With Grbavica: Land of My Dreams, director Jasmila Zbanic has fashioned a thoughtful and moving film about characters defined by the past while yearning to break free from it.
Esma, a single mother, works two jobs while struggling to raise her 13-year-old daughter Sara amid the ruins and wreckage of Sarajevo’s Grbavica neighborhood, an area that functioned as a death camp during the Yugoslav wars of the 1990s. The understated photography and camerawork emphasize the battered and worn buildings and streets. Like the people who inhabit it, Grbavica is a work in progress, a neighborhood in ruins awaiting reconstruction.
Mass graves are unearthed on a seemingly regular basis, and Esma is among the survivors who venture each week to the coroner’s office in an effort to identify the remains of lost loved ones in hopes of finding closure. This is a community of survivors still stunned by the enormity of the tragedy they have suffered; they cling to the past yet are eager to move on, to make sense of what remains.

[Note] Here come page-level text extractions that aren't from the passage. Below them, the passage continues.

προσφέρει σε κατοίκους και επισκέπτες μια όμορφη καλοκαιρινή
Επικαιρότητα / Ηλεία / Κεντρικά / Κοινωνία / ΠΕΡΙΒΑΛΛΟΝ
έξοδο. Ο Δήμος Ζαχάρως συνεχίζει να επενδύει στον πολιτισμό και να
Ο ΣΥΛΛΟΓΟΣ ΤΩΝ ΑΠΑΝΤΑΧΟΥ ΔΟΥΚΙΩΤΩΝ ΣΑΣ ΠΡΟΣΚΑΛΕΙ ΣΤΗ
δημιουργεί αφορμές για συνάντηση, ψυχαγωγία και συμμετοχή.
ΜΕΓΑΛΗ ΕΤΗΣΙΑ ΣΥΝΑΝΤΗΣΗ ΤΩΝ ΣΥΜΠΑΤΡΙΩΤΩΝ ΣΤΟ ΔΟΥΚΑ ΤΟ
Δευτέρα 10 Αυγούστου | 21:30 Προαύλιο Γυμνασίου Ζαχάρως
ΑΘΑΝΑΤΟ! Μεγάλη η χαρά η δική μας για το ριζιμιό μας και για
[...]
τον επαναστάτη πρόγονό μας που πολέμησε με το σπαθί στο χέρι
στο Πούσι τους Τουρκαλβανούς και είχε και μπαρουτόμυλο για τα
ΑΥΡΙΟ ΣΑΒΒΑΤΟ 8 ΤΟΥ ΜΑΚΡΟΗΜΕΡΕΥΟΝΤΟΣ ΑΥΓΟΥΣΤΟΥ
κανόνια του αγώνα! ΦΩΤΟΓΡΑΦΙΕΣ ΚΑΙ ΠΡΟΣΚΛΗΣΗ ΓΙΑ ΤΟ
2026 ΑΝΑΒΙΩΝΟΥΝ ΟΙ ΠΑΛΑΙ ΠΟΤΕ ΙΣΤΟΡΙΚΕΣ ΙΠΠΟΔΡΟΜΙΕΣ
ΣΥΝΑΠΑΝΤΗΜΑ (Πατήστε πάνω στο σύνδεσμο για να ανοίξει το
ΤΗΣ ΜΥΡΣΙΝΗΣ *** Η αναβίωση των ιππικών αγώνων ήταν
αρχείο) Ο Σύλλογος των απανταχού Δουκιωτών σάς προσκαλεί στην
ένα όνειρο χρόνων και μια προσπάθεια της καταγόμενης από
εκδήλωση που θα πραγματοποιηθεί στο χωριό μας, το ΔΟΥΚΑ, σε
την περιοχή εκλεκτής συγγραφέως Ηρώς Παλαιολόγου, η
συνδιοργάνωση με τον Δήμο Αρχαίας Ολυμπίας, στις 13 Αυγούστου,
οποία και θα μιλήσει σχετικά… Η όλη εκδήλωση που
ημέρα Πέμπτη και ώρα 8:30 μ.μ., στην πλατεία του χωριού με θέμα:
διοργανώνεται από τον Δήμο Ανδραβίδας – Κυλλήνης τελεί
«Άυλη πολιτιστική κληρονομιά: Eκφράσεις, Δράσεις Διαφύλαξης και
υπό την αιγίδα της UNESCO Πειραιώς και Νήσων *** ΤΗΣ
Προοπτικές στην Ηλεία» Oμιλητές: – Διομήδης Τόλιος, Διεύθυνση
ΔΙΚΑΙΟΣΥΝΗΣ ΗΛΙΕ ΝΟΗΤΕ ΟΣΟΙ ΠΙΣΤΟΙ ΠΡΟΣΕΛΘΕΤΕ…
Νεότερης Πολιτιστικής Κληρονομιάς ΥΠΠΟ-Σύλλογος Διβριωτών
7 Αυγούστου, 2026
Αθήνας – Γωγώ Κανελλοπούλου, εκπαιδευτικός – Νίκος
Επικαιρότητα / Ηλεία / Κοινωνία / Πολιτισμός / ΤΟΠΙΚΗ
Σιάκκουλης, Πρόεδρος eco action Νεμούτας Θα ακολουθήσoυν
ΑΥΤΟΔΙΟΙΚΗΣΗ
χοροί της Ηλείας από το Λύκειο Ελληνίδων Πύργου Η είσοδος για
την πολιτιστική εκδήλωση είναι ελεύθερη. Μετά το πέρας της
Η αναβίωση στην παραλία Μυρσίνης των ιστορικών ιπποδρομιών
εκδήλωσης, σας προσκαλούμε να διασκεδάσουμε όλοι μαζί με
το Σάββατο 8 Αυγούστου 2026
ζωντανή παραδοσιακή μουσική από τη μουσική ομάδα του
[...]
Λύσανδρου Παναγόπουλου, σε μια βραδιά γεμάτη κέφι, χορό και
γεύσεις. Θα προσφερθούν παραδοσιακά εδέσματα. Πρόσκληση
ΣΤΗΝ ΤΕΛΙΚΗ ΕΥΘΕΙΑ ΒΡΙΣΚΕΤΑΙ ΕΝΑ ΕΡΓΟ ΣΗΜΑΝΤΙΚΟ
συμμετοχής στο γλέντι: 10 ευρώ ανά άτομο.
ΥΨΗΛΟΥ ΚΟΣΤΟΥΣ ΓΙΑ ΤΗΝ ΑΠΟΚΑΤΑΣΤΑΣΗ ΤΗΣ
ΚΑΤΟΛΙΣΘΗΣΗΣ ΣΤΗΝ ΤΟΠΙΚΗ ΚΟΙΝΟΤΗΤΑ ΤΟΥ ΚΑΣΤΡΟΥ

Actress Mirjana Karanovic, as Esma, has the ability to convey a wealth of emotions with just a glance. Her face is haunted and weary, struggling in vain to mask the pain and anxiety that shape her daily life. She’s not sure she can trust people, and she has even less faith in her own ability to judge them. In every interaction Esma seems to be running through myriad interpretations of every word and gesture; she is not able to simply have a conversation, but instead weighs and measures the significance of every nuance before embarking on a reaction, a reaction which isn’t natural or instinctive but rather an only partially convincing re-creation of a natural reaction.
Esma is defined by her experiences during the war, yet she keeps her painful memories bottled up, as though with the hope that by denying them she may one day come to believe they never happened. She is not in therapy; she’s not ready for that yet. She only turns up for support group meetings once a month, when government checks are doled out.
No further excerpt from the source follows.